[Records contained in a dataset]
****

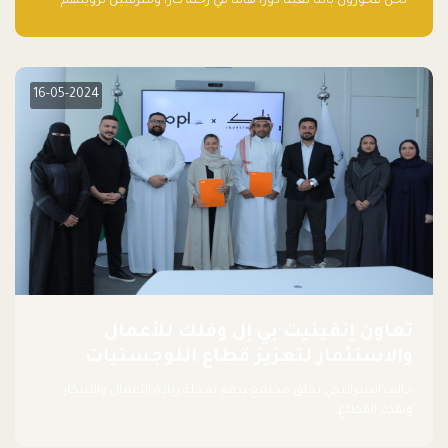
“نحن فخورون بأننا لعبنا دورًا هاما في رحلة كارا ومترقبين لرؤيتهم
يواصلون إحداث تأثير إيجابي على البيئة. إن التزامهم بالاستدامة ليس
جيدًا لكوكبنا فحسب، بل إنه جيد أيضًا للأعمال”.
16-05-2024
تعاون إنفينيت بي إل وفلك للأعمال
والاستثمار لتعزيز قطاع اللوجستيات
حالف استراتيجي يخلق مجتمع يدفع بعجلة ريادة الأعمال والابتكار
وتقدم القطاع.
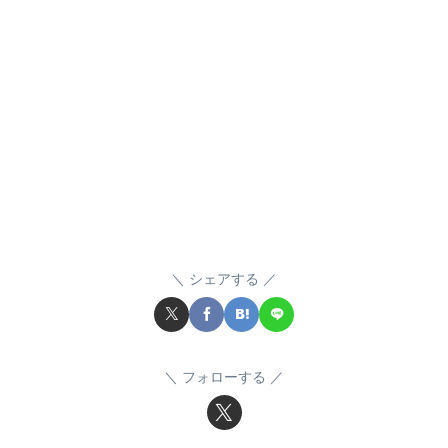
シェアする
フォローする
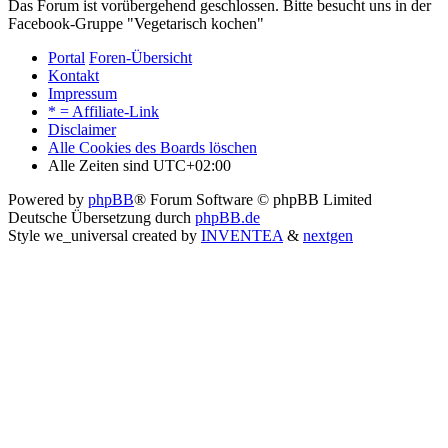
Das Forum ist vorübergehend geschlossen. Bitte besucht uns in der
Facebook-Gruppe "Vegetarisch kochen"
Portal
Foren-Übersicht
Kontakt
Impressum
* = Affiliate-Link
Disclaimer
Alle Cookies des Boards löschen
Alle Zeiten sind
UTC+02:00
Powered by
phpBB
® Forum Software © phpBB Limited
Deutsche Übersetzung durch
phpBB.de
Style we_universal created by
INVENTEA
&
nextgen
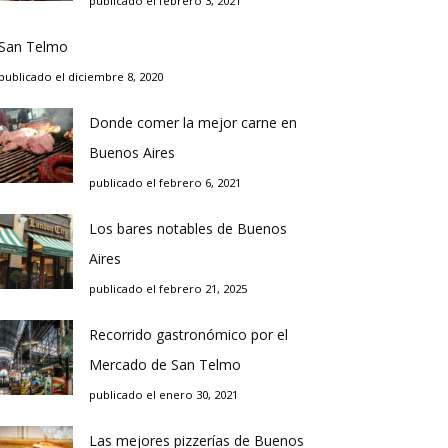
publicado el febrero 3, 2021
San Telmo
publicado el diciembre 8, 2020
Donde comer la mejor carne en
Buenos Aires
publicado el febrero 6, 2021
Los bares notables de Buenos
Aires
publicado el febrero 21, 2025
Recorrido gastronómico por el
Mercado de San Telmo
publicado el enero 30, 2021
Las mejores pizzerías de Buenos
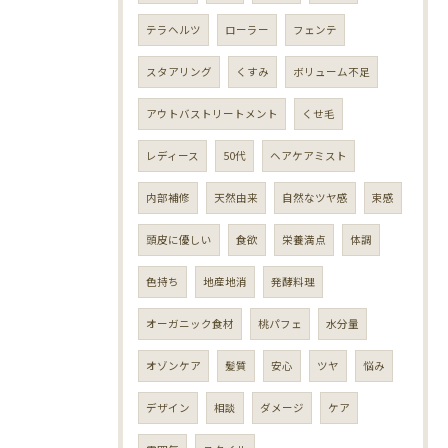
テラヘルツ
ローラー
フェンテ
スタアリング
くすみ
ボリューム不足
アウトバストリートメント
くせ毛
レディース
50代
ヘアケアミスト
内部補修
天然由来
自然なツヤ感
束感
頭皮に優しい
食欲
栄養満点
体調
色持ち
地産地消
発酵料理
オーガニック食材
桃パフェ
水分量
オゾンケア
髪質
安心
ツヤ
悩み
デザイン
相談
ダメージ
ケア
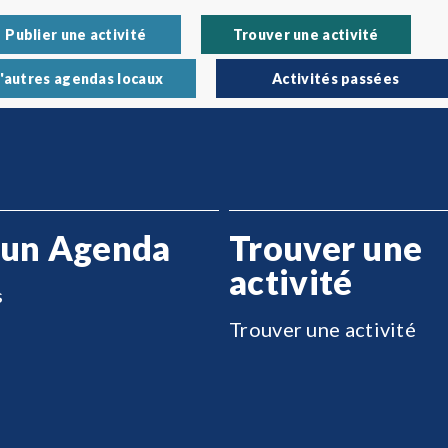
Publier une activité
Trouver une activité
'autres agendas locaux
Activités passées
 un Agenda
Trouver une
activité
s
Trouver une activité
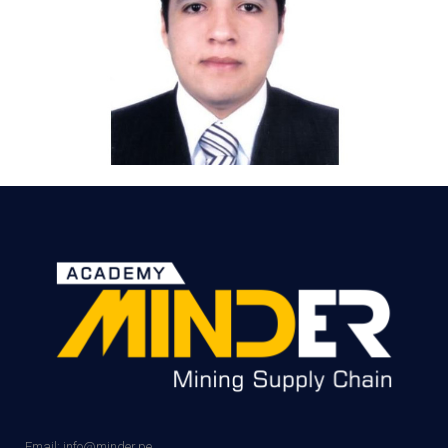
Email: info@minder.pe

****

Problem to solve — An exact copy is needed. It runs from the line above containing "وتقدم القطاع." down to the line containing "Mercado de San Telmo", both included, with no pictures.

Task output —
وتقدم القطاع.
シェアする
フォローする
Das Forum ist vorübergehend geschlossen. Bitte besucht uns in der
Facebook-Gruppe "Vegetarisch kochen"
Portal
Foren-Übersicht
Kontakt
Impressum
* = Affiliate-Link
Disclaimer
Alle Cookies des Boards löschen
Alle Zeiten sind
UTC+02:00
Powered by
phpBB
® Forum Software © phpBB Limited
Deutsche Übersetzung durch
phpBB.de
Style we_universal created by
INVENTEA
&
nextgen
publicado el febrero 3, 2021
San Telmo
publicado el diciembre 8, 2020
Donde comer la mejor carne en
Buenos Aires
publicado el febrero 6, 2021
Los bares notables de Buenos
Aires
publicado el febrero 21, 2025
Recorrido gastronómico por el
Mercado de San Telmo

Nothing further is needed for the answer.